Spanning over 36 years of practice, Filipino sculptor Agnes Arellano brings together her “inscapes”, selected sculptural works that explore themes of motherhood, sexuality, and the paradoxes of life and death, male and female, and yin and yang.
Filipino contemporary artist Agnes Arellano is known for her thought-provoking sculptural installations; surrealist and expressionist works in plaster, bronze, and cold-cast marble inspired by her life experiences and reflections on themes ranging from the Sacred Feminine and Eros, comparative mythology, archaeology, psychology, shamanism, and other spiritual systems. The artist, who studied Sculpture in the University of the Philippines’ College of Fine Arts after completing a degree in Psychology, create works that integrate individual elements to create one totality or “inscape”.
Inscapes, according to the 73-year-old sculptor, was taken from poetic parlance, to refer to the underlying design of an object which gives it coherence. By fragmenting, overlapping and joining words, an internal unity — the essence — is revealed. A parallel in the visual arts is the surrealist approach, which juxtaposes disparate elements to create a third meaning.
The late art critic Alice Guillermo, who had authored the book showcasing Arellano’s works in 2008, defined Inscapes as “an interior configuration of the mind, a complex of intellectual and affective elements, as distinguished from landscape, which is an exterior view perceived by the senses.”
For the first time ever, these works spanning over 36 years can be viewed and experienced all together in the same space. One can take a walk through the zen-garden scenery of the Areté outdoor coves and have an artistic and meditative experience at the same time, witnessing these temple fragments free from walls and open to the sky. Cold casted in white marble built to endure the outdoor elements, the sculptures were selected to simulate the original models, which were done using the techniques of live casting and direct modeling in plaster of Paris.
This retrospective exhibit recombines pieces culled form several inscapes created from 1983 to 1996. “I look back at 36 years of practice, retracing my life’s journey through healing and illness, love and loss, from early motherhood to the midlife crisis,” explains Arellano. “Many of the pieces are cast from my own body, a technique which has blurred the distinction between reality and art, as they are fantasy of self portraits, done in significant points in my life as a psychological processing of my experience at the time.”
Some of the works featured include Vesta and Dea from the Three Buddha Mothers (1996) which depicts the stages of motherhood and the artist’s reflections on being a mother; Haliya Bathing (1983) – a floor piece depicting Haliya, a Bicolan mood goddess, combined with sound sculpture, Music for Watching the Moon Rise (1983); Eshu (1997) which was first shown in the Sixth Havana Biennal; and Carcass-Cornucopia (1987) combined with another sound sculpture, Music for Making the Sound Rise (1987).

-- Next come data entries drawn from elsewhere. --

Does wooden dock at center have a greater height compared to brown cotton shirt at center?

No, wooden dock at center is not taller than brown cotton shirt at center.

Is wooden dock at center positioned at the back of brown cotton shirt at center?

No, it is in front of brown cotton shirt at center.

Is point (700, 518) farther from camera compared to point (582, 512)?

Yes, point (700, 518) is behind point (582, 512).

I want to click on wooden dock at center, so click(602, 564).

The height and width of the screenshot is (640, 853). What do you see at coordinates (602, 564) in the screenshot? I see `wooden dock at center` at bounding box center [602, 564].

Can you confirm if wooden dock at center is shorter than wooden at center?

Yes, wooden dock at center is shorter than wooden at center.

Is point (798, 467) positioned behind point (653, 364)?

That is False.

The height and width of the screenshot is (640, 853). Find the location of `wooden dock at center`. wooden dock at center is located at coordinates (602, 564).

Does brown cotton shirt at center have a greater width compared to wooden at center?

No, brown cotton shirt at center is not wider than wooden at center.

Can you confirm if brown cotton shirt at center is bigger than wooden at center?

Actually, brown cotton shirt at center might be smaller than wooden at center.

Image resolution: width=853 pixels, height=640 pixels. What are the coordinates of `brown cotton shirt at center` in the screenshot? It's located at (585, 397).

She has been featured in international group exhibitions in Berlin, Fukuoka, Havana, Johannesburg, New York, Brisbane and Singapore. Her works are part of the permanent collections of the Fukuoka Asian Art Museum, the Singapore Art Museum, and the APEC Sculpture Park.

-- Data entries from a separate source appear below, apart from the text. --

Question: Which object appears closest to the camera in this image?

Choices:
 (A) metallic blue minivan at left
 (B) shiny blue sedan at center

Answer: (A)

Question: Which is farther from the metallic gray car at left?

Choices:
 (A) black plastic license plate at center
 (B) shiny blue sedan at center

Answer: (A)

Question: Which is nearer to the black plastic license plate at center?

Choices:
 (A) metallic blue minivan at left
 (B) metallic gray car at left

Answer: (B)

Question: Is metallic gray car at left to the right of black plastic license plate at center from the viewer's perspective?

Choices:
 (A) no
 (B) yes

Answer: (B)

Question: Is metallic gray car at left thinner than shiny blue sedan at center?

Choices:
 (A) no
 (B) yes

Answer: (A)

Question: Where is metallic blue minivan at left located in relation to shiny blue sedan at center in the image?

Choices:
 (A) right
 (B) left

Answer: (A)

Inscapes: A Retrospective by Agnes Arellano will run from 13 October 2019 to 15 March 2020 at the outdoor spaces of Areté (The Wong Chu King Foundation Cove, Ateneo Alumni Association Cove, Eli and Elizabeth Hubahib Cove, and Ateneo College Batch 1980 Cove). Admission is free for all walk-in visitors. Guided tours are available by appointment. To know more about Ateneo Art Gallery’s programs, visit www.ateneoartgallery.com or call the museum at 8426-6488.
Photos by Mohd Sarajan
Artist’s Notes: A Guide to the Inscapes
Works from Inscape 1: Temple to the Moon Goddess (1983)
A 24-piece treatise on the female element in religion, an expression in the artist’s search for an alternative deity and a rebellion against the unbalanced patriarchal religion imposed on Filipino society by foreign colonizers. “Nature comes in cycles: There must have been a time when we were praying to a Mother Goddess instead of a God the Father.”
Works from Inscape 2: Myths of Creation and Destruction 1 (1987)
This 2-part inscape, composed of a musical piece and an upended headless female body hanging from slaughterhouse hooks, is based on an Indo-Aryan myth that attributes Creation to the explosion of the first Bovine.
Works from Inscape 3: The Temple of the Sun God (1990)
This is the counterpart of the Moon Temple. It is dedicated to the male element, the most prominent symbol for which is the phallus.
Works from Inscape 4: Three Buddha Mothers and Eshu (1996)
This inscape was first shown in the Sixth Havana Biennial 1997, after the Three Buddha Mothers had been exhibited in Traditions/Tensions: Contemporary Art in Asia at the Asia Society in New York in 1996.
The Three Buddha Mothers embody the three personas of Robert Graves’ “Triple Goddess” as counterparts with the phases of the moon: new, full, and dead.